A year and a half after Bayer's postmarket study was initiated, "It is unclear whether Bayer acted with urgency to enroll patients, or if the study results will be delayed. The FDA cannot continue to allow Bayer to drag its feet on this post-market study while women are continuing to suffer," the representatives wrote.
The letter comes as Bayer decided in September to halt all sales of Essure outside the US, though the company said that decision was a commercial one and not related to safety concerns.

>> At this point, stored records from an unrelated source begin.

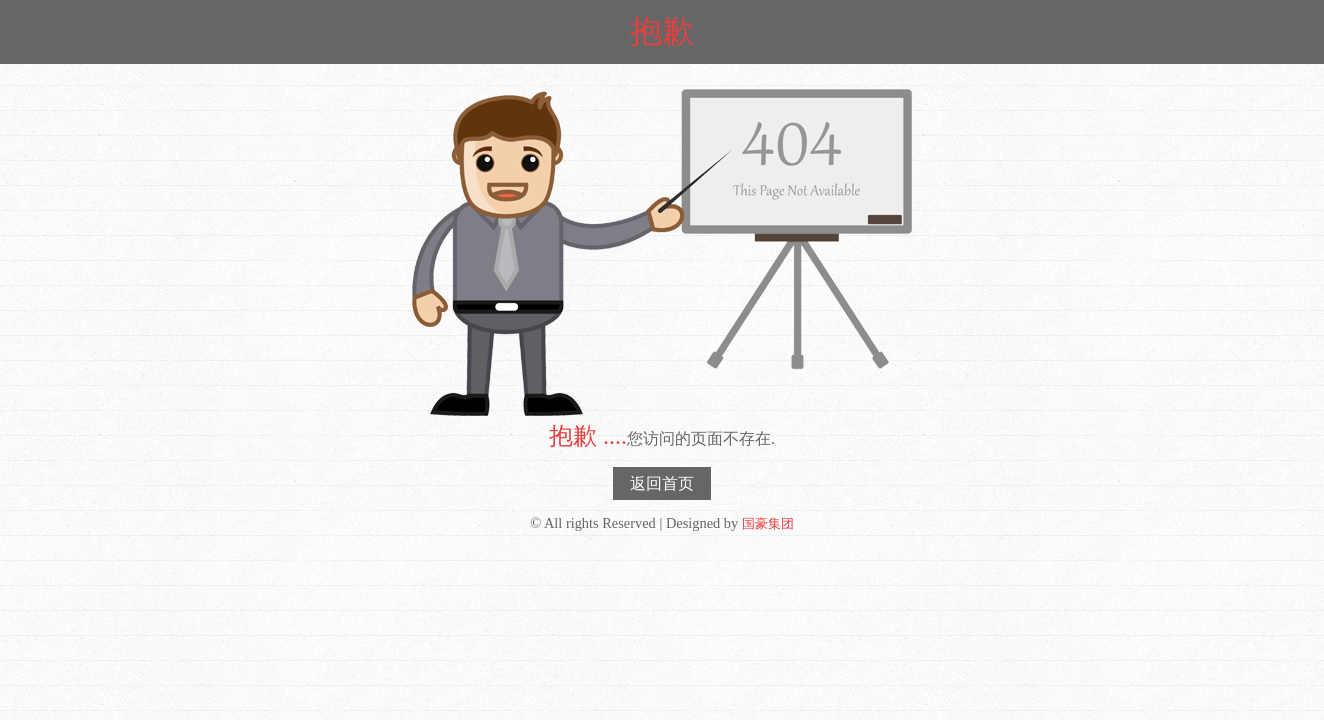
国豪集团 (768, 523)
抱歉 (662, 31)
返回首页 (662, 483)
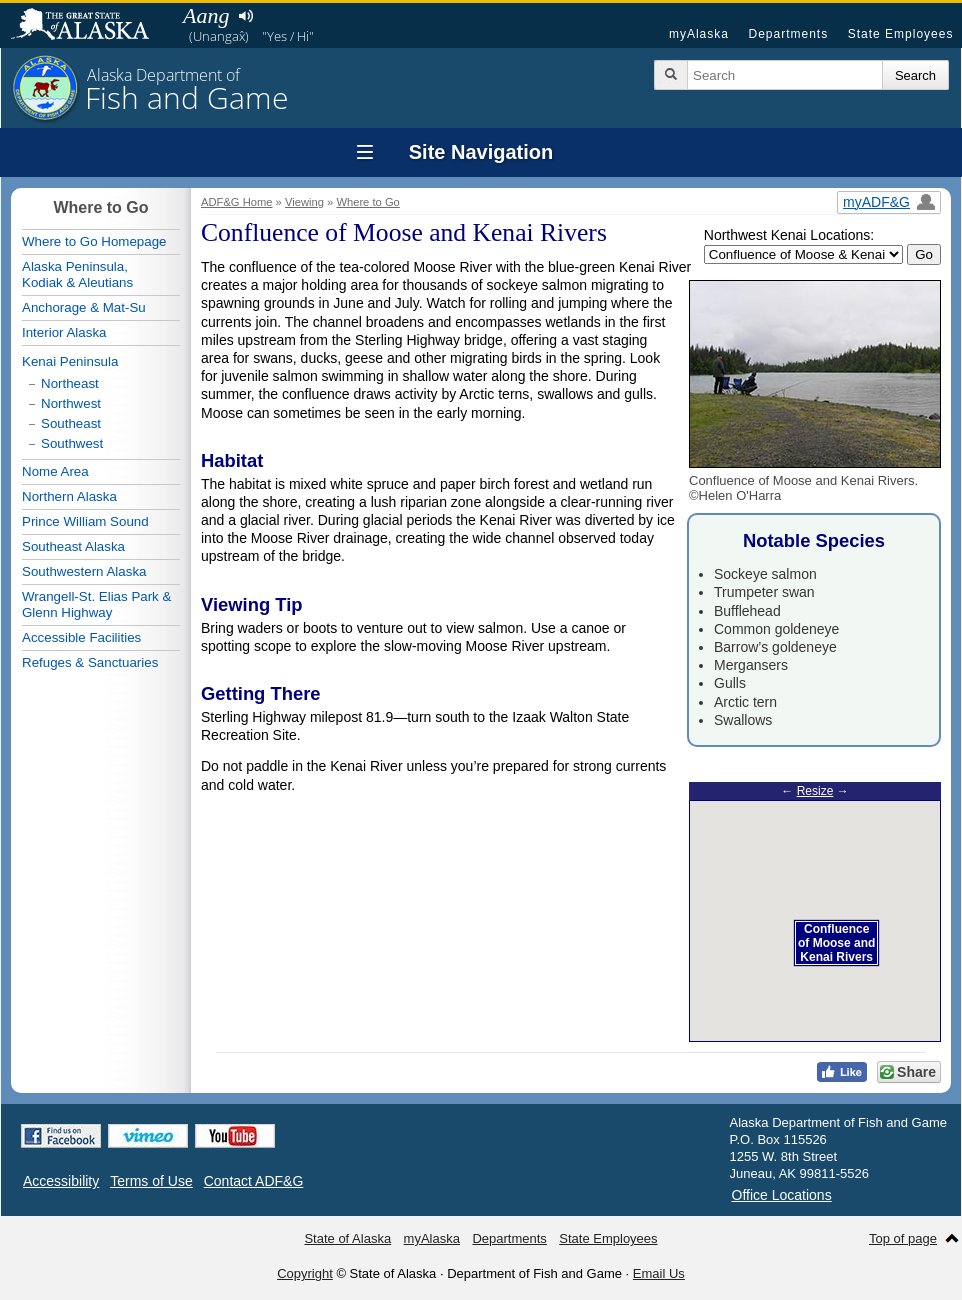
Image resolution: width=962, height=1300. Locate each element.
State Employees (901, 34)
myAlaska (699, 34)
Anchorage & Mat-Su (84, 307)
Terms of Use (151, 1181)
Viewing (304, 202)
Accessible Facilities (81, 637)
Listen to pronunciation (245, 16)
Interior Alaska (64, 332)
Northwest (71, 403)
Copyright (305, 1273)
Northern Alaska (69, 496)
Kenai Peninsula (70, 361)
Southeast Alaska (73, 546)
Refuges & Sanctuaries (90, 662)
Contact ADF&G (254, 1181)
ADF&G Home (237, 202)
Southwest (72, 443)
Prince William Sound (85, 521)
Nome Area (55, 471)
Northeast (70, 383)
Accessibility (61, 1181)
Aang (206, 15)
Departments (788, 34)
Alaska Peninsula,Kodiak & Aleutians (77, 274)
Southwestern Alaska (84, 571)
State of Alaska (90, 26)
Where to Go (367, 202)
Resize (815, 791)
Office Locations (782, 1195)
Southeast (71, 423)
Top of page (903, 1238)
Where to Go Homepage (94, 241)
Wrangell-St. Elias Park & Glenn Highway (96, 604)
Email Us (659, 1273)
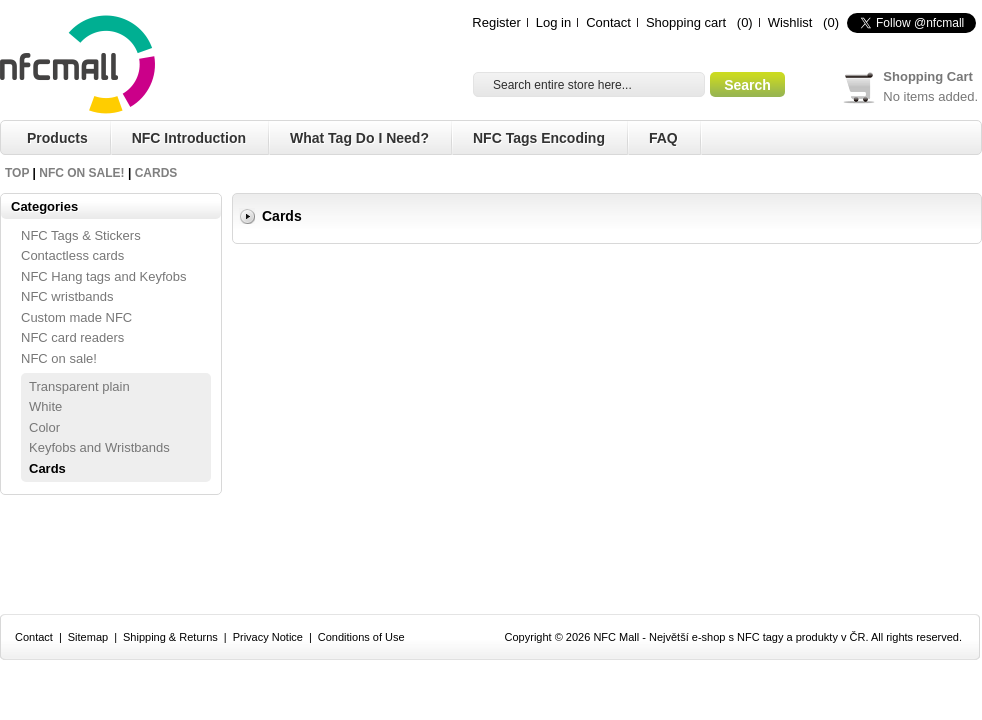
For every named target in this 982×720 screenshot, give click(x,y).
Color (44, 427)
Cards (156, 173)
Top (17, 173)
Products (57, 138)
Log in (553, 22)
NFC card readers (72, 337)
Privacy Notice (268, 637)
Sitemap (88, 637)
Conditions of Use (361, 637)
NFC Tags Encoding (539, 138)
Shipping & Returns (170, 637)
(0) (745, 22)
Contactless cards (72, 255)
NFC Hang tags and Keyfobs (103, 276)
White (45, 406)
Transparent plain (79, 386)
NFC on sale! (81, 173)
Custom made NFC (76, 317)
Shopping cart (686, 22)
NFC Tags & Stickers (81, 235)
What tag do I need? (359, 138)
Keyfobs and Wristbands (99, 447)
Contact (608, 22)
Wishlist (790, 22)
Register (496, 22)
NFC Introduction (189, 138)
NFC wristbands (67, 296)
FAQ (663, 138)
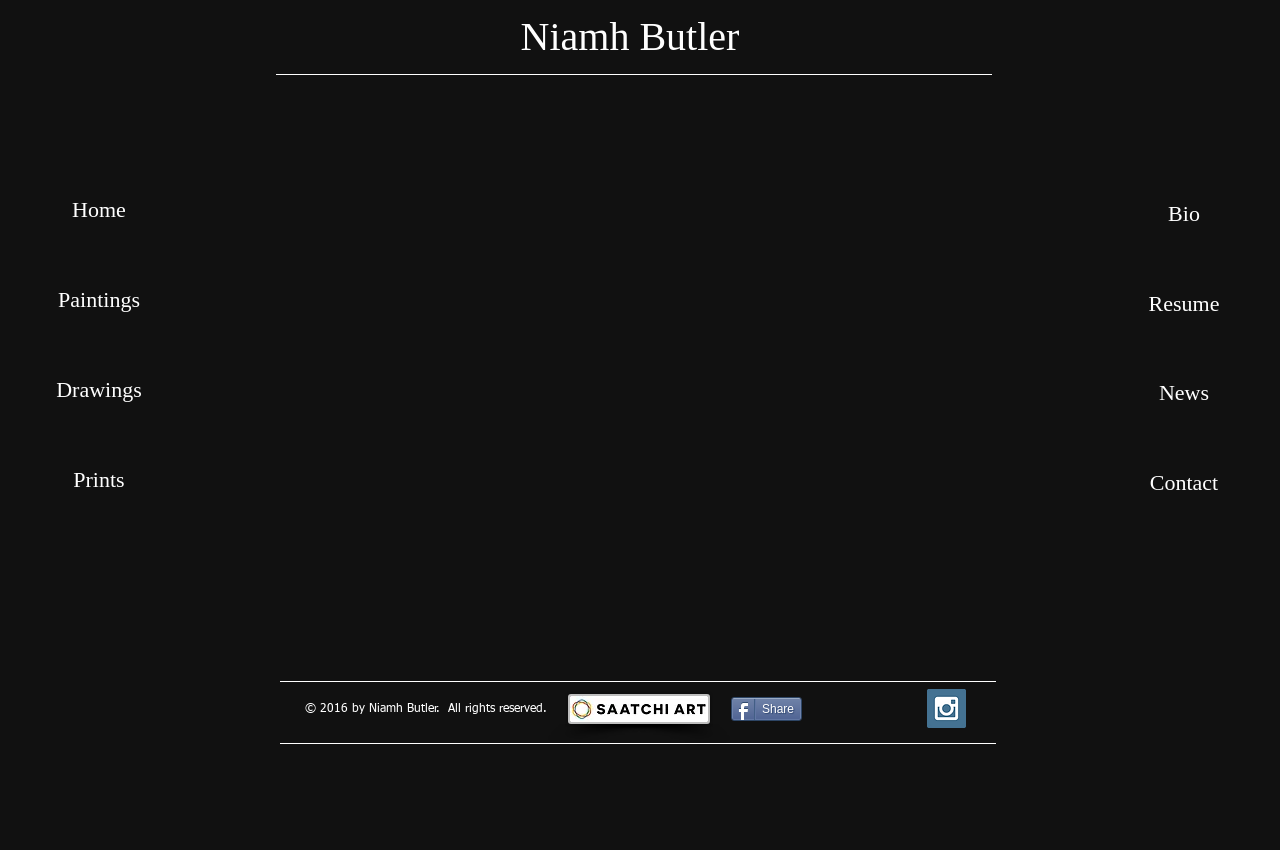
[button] (640, 377)
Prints (98, 479)
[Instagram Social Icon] (946, 708)
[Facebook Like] (860, 709)
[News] (1184, 393)
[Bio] (1184, 214)
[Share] (766, 709)
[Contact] (1184, 483)
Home (99, 209)
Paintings (99, 299)
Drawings (99, 389)
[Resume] (1184, 304)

The device has been linked to four adult deaths, 15 incidences of pregnancy loss and 631 reports of pregnancies in those using the device. And although FDA decided not to pull the device from the market, in February the agency required Bayer to add a boxed warning to the device and to conduct a surveillance study.
According to the letter sent by the three representatives, there are currently 60 approved sites for the postmarketing study but, "Only one patient has been enrolled," though Bayer has said publicly that 100 patients have been enrolled in the safety study.
The representatives are seeking more information from Gottlieb on what FDA is doing to ensure that Bayer complies with the timeline for recruiting patients in its study, when the official number of patients enrolled will be released, how many trial sites are recruiting patients, how Bayer is ensuring that potential participants are informed of the new boxed warning and whether participants in the study will be tested for a nickel allergy prior to enrollment.